Counting radio’s core listeners

Radio Tomorrow with James Cridland

Whenever I speak to companies or students about how we consume linear radio, it comes as a big surprise to them that internet radio listening is so small.

Three pieces of research came out last week highlighting this.

In the UK, RAJAR knocked on nearly 25,000 doors, and asked them a bunch of questions about their radio listening. That gets the quarterly radio ratings for the country, but also gets them platform data – and radio delivered over the internet (websites and apps) accounts for 9.3% of all radio listening.

In the US, Edison Research went through similarly rigorous question-asking of 1,277 people in the US – recruited both online and offline – and they, too, discovered that internet radio listening of AM/FM signals is just 8%.

Broadcast, it seems, accounts for the vast majority of radio listening; and that’s backed up by recent research from other companies in Australia, Norway and other places.

And then I noticed Jacobs Media’s TechSurvey. That appeared to claim that 27% of radio listening happened over the internet (and in some tweets, this figure was referred to as a “true ratio”). This figure was so high – three times as large as other data – I had to ask some questions.

Unlike RAJAR or Edison Research’s data, TechSurvey isn’t a survey that attempts to reflect what the US is doing as a whole. For a start, the data also includes people in Canada (9% of the total survey results, incidentally); but rather more importantly, the online-only survey is filled in by listeners following a link from radio station websites, or their VIP newsletters.

TechSurvey is, therefore, a online-only survey of what I’d term radio super-fans. They don’t just listen to the radio; they love it so much they visit the radio station websites and are probably signed up to the radio station’s VIP email club. If you’re looking for any evidence of people falling out of love with the radio, you won’t find it here: by definition, anyone who’s done this survey thinks that radio is the super-best thing ever.

This doesn’t make TechSurvey useless. In fact, once you’re aware of what it’s actually measuring, it’s very useful – because it’s a survey of our best customers.

The survey says that your best listeners want your radio station available on the device they use. If they have an Amazon Alexa, they want you there. If they’ve a Google Home, they want you there. If they have a Comcast cable box, they’d quite like your station to appear there, too.

I can relate to this: of the two stations I listen to most, I listen, during a typical week, on a DAB+ radio, a Google Home speaker, a different DAB+ radio, a streaming app, and via their website. The other stations probably ONLY get listened-to on one device. Now, as I’m at pains to point out, I’m not normal – but there’s an element of common-sense here, I think (irrespective of any survey).

All this, therefore, seems to point to a distribution strategy – for your super-fans – that’s as simple as “if it has a speaker, get your radio station there, because your audience expects you to be there”. Not only is radio’s future a multi-platform one, but multi-platform is especially important to your super-fans. What will they do if they can’t find your radio station on a device? They’ll listen to someone else. Or, if you like it better phrased this way: they’ll check out your competition.

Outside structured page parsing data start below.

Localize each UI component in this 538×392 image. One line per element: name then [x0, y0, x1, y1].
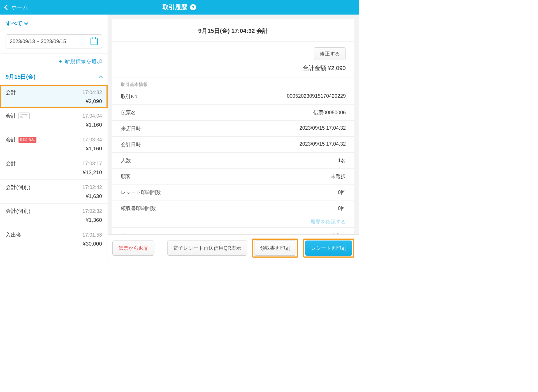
transaction-time: 17:04:32 [82, 90, 102, 95]
status-badge: 訂正 [18, 113, 30, 119]
transaction-type: 会計 [6, 89, 16, 96]
transaction-item[interactable]: 会計(個別)17:02:32¥1,360 [0, 204, 108, 227]
section-basic-label: 取引基本情報 [112, 78, 354, 89]
filter-all-dropdown[interactable]: すべて [6, 20, 27, 27]
status-badge: 削除済み [18, 137, 36, 143]
row-pay: 会計日時2023/09/15 17:04:32 [112, 137, 354, 153]
transaction-item[interactable]: 会計(個別)17:02:42¥1,630 [0, 180, 108, 204]
return-from-voucher-button[interactable]: 伝票から返品 [112, 241, 154, 256]
row-invoice-count: 領収書印刷回数0回 [112, 200, 354, 216]
date-group-label: 9月15日(金) [6, 73, 36, 81]
back-button[interactable]: ホーム [0, 4, 33, 11]
transaction-amount: ¥1,360 [6, 217, 102, 223]
chevron-up-icon [99, 75, 103, 79]
date-range-input[interactable]: 2023/09/13 ~ 2023/09/15 [6, 34, 102, 48]
edit-button[interactable]: 修正する [314, 47, 346, 60]
page-title-text: 取引履歴 [163, 3, 187, 11]
row-voucher: 伝票名伝票00050006 [112, 105, 354, 121]
transaction-item[interactable]: 会計17:03:17¥13,210 [0, 156, 108, 180]
highlight-reprint-receipt: レシート再印刷 [303, 239, 354, 258]
page-title: 取引履歴 ? [163, 3, 196, 11]
transaction-time: 17:04:04 [82, 113, 102, 119]
transaction-amount: ¥1,160 [6, 146, 102, 152]
transaction-time: 17:03:17 [82, 161, 102, 167]
detail-title: 9月15日(金) 17:04:32 会計 [112, 19, 354, 42]
chevron-left-icon [4, 4, 10, 10]
detail-panel: 9月15日(金) 17:04:32 会計 修正する 合計金額 ¥2,090 取引… [108, 15, 359, 262]
transaction-amount: ¥13,210 [6, 169, 102, 176]
transaction-type: 入出金 [6, 231, 22, 239]
transaction-type: 会計訂正 [6, 112, 30, 120]
transaction-time: 17:03:34 [82, 137, 102, 143]
date-range-value: 2023/09/13 ~ 2023/09/15 [10, 39, 66, 45]
back-label: ホーム [11, 4, 28, 11]
row-tx-no: 取引No.000520230915170420229 [112, 89, 354, 105]
transaction-amount: ¥2,090 [6, 98, 102, 104]
reprint-receipt-button[interactable]: レシート再印刷 [305, 241, 352, 256]
transaction-amount: ¥1,160 [6, 122, 102, 128]
transaction-amount: ¥30,000 [6, 241, 102, 247]
transaction-item[interactable]: 会計削除済み17:03:34¥1,160 [0, 132, 108, 156]
sidebar: すべて 2023/09/13 ~ 2023/09/15 ＋新規伝票を追加 9月1… [0, 15, 108, 262]
help-icon[interactable]: ? [190, 4, 196, 10]
transaction-amount: ¥1,630 [6, 193, 102, 199]
chevron-down-icon [24, 21, 28, 25]
transaction-list: 会計17:04:32¥2,090会計訂正17:04:04¥1,160会計削除済み… [0, 85, 108, 262]
row-visit: 来店日時2023/09/15 17:04:32 [112, 121, 354, 137]
reprint-invoice-button[interactable]: 領収書再印刷 [254, 241, 296, 256]
row-people: 人数1名 [112, 153, 354, 169]
transaction-type: 会計(個別) [6, 184, 31, 191]
transaction-type: 会計削除済み [6, 136, 36, 143]
transaction-item[interactable]: 会計17:04:32¥2,090 [0, 85, 108, 108]
transaction-type: 会計(個別) [6, 207, 31, 215]
qr-resend-button[interactable]: 電子レシート再送信用QR表示 [167, 241, 247, 256]
plus-icon: ＋ [58, 58, 63, 64]
transaction-item[interactable]: 入出金17:01:58¥30,000 [0, 227, 108, 251]
transaction-time: 17:02:42 [82, 185, 102, 190]
transaction-time: 17:01:58 [82, 232, 102, 238]
calendar-icon [91, 38, 98, 45]
total-amount: 合計金額 ¥2,090 [303, 64, 346, 72]
transaction-time: 17:02:32 [82, 208, 102, 214]
filter-all-label: すべて [6, 20, 22, 27]
date-group-header[interactable]: 9月15日(金) [0, 69, 108, 85]
history-link[interactable]: 履歴を確認する [112, 216, 354, 227]
add-voucher-label: 新規伝票を追加 [65, 58, 102, 64]
highlight-reprint-invoice: 領収書再印刷 [252, 239, 298, 258]
row-receipt-count: レシート印刷回数0回 [112, 185, 354, 200]
row-customer: 顧客未選択 [112, 169, 354, 185]
transaction-type: 会計 [6, 160, 16, 167]
add-voucher-button[interactable]: ＋新規伝票を追加 [0, 53, 108, 69]
footer-actions: 伝票から返品 電子レシート再送信用QR表示 領収書再印刷 レシート再印刷 [108, 234, 359, 262]
transaction-item[interactable]: 会計訂正17:04:04¥1,160 [0, 108, 108, 132]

Overall, this is a good reminder that perhaps a focus on our super-fans might be a good thing to have every now and again.

And this has also reminded me: that boring ‘methodology’ slide that you skip through at the beginning of survey decks? That’s probably the most important slide of all.

 

About The Author

James Cridland, the radio futurologist, is a conference speaker, writer and consultant. He runs the media information website media.info and helps organise the yearly Next Radio conference. He also publishes podnews.net, a daily briefing on podcasting and on-demand, and writes a weekly international radio trends newsletter, at james.crid.land.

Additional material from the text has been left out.